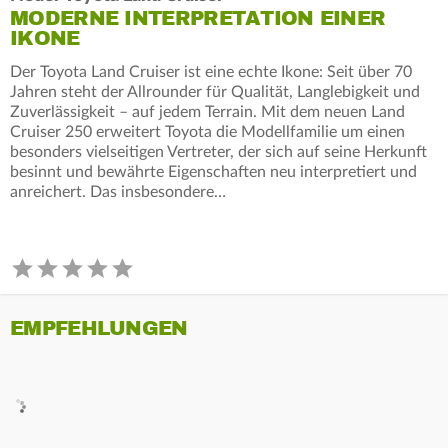
MODERNE INTERPRETATION EINER
IKONE
Der Toyota Land Cruiser ist eine echte Ikone: Seit über 70
Jahren steht der Allrounder für Qualität, Langlebigkeit und
Zuverlässigkeit – auf jedem Terrain. Mit dem neuen Land
Cruiser 250 erweitert Toyota die Modellfamilie um einen
besonders vielseitigen Vertreter, der sich auf seine Herkunft
besinnt und bewährte Eigenschaften neu interpretiert und
anreichert. Das insbesondere…
EMPFEHLUNGEN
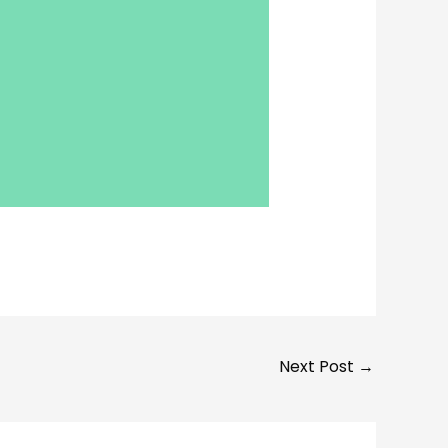
Next Post
→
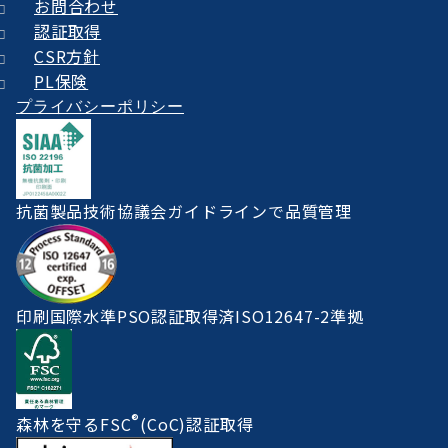
お問合わせ
認証取得
CSR方針
PL保険
プライバシーポリシー
抗菌製品技術協議会ガイドラインで品質管理
印刷国際水準PSO認証取得済ISO12647-2準拠
®
森林を守るFSC
(CoC)認証取得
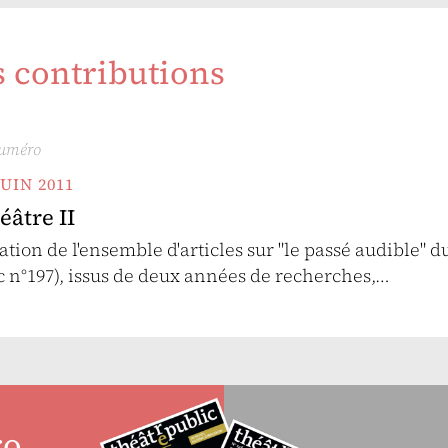
s contributions
numéro
JUIN 2011
éâtre II
ation de l'ensemble d'articles sur "le passé audible" d
c n°197), issus de deux années de recherches,…
ro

--- --- ---

**Exercise directions:** Your answer must be an exact transcription of the records above, minus the pictures.

**Completed task:**
MODERNE INTERPRETATION EINER
IKONE
Der Toyota Land Cruiser ist eine echte Ikone: Seit über 70
Jahren steht der Allrounder für Qualität, Langlebigkeit und
Zuverlässigkeit – auf jedem Terrain. Mit dem neuen Land
Cruiser 250 erweitert Toyota die Modellfamilie um einen
besonders vielseitigen Vertreter, der sich auf seine Herkunft
besinnt und bewährte Eigenschaften neu interpretiert und
anreichert. Das insbesondere…
EMPFEHLUNGEN
Next Post
→
お問合わせ
認証取得
CSR方針
PL保険
プライバシーポリシー
抗菌製品技術協議会ガイドラインで品質管理
印刷国際水準PSO認証取得済ISO12647-2準拠
®
森林を守るFSC
(CoC)認証取得
s contributions
numéro
JUIN 2011
éâtre II
ation de l'ensemble d'articles sur "le passé audible" d
c n°197), issus de deux années de recherches,…
ro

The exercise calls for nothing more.